Of course, this is born of necessity seeing as at this late stage there is a huge untapped resource of young and widowed middle-aged women previously discouraged from getting directly involved with the war effort. In earlier propaganda films, the most important thing a woman could do was get married and particularly to a young man who was going to the war, but this time a conflict develops between two of the women, Yoshie (Hideko Takamine) and Sumiko, because Sumiko declined to marry Yoshie’s brother Kazuo before he left because she too wanted to do her bit for the war effort and would not have been able to do so as a married woman. On learning from Yoshie that Kazuo has been killed after volunteering to lead a suicide mission, she breaks down in tears and cries that she should have married him but Yoshie, who has forgiven her on learning of her patriotic reasoning, tells her that she has done the right thing and her brother would be proud of her for serving her country. 
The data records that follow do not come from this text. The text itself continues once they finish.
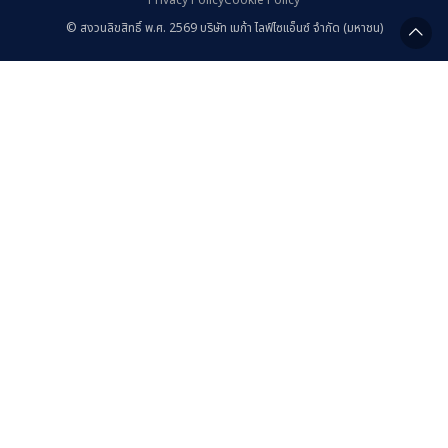
Privacy Policy
Cookie Policy
ปฏิทินนักลงทุน
ความรับผิดชอบต่อสังคม
© สงวนลิขสิทธิ์ พ.ศ. 2569 บริษัท เมก้า ไลฟ์ไซแอ็นซ์ จำกัด (มหาชน)
Dermatology
สมัครรับข่าวสาร
พันธมิตรด้านความยั่งยืนและ
การเป็นสมาชิก
Diabetes
ติดต่อนักลงทุนสัมพันธ์
การบริหารความสัมพันธ์กับ
Gastrointestinal
ลูกค้า
ติดต่อนักวิเคราะห์
Gynaecology
การเข้าถึงบริการด้านสุขภาพ
คำถามที่พบบ่อย
Explore All
ความผูกพัน / ความพึงพอใจ
ของพนักงาน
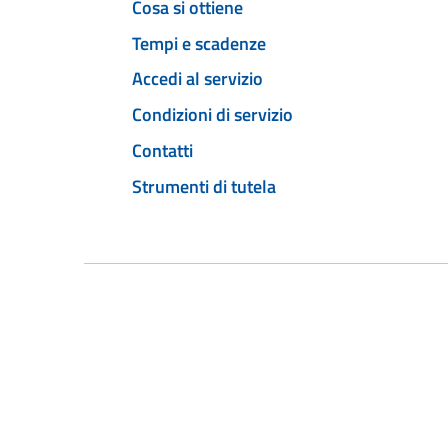
Cosa si ottiene
Tempi e scadenze
Accedi al servizio
Condizioni di servizio
Contatti
Strumenti di tutela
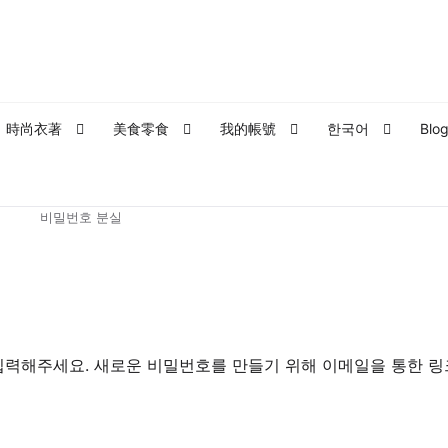
時尚衣著
美食零食
我的帳號
한국어
Blo
面
에 대한
泰國外派企業內訓課程｜索取課程大綱，諮詢單填表
비밀번호 분실
od
泰式生活
漫步泰國私房景點
結帳
문의하기
訂閱泰亮ing
購
입력해주세요. 새로운 비밀번호를 만들기 위해 이메일을 통한 링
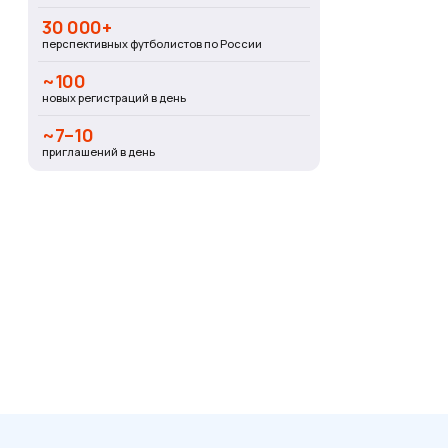
30 000+
перспективных футболистов по России
~100
новых регистраций в день
~7–10
приглашений в день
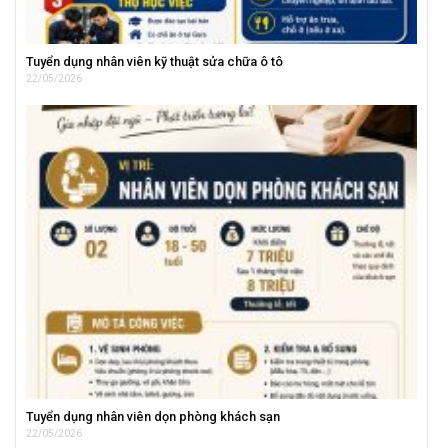
Tuyển dụng nhân viên kỹ thuật sửa chữa ô tô
22/05/2026
Tuyển dụng nhân viên dọn phòng khách sạn
22/05/2026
Meanwhile, at another airfield even deeper into the frozen north their friend Akiko (Hisako Yamane) has a developed a fondness for a research scientist but their romance is of course frustrated by the war. In a moment of fraught emotion, he tells her that he will be returning after delivering his findings and she should wait for him there which is almost to say that they will be granted their romantic resolution once the war is over. The curious thing is that Hara (Shin Saburi) is a weather scientist whose cloud forecasts have apparently been very useful to the pilots. A slightly strange diversion sees the film try to argue that at this point the greatest threat to the Japanese war effort is the weather, which aside from sounding like a very British excuse makes very little sense even if it is obviously a factor in mission success. 

The radio operators obviously can’t do much about the weather, but they can pull together with plucky spirit dedicating themselves to the national good and giving all to the war effort. While Sumiko and Yoshie are having their emotional confrontation they’re interrupted by a trio of young women who were supposed to be getting a radio demonstration from Sumiko but they’ve come to say they can’t make it because one of the other girl’s mothers has been taken ill so they’re walking up the snowy mountain to the observatory in the middle of the night to send her back and take over her shift. When the radio operator on the special flight is taken down by pneumonia (the weather, again), Yoshie volunteers insisting that she’s prepared if the worst should happen but on landing remarks that she couldn’t have got through it without Sumiko and Akiko on the other end of the line resting their success on female solidarity. Though it’s clear the film was made on a shoe string it does feature special effects by none other than Eiji Tsuburaya along with some well conceived action sequences that lend an uncomfortably thrilling note to this extremely late entry into the realms of propaganda filmmaking.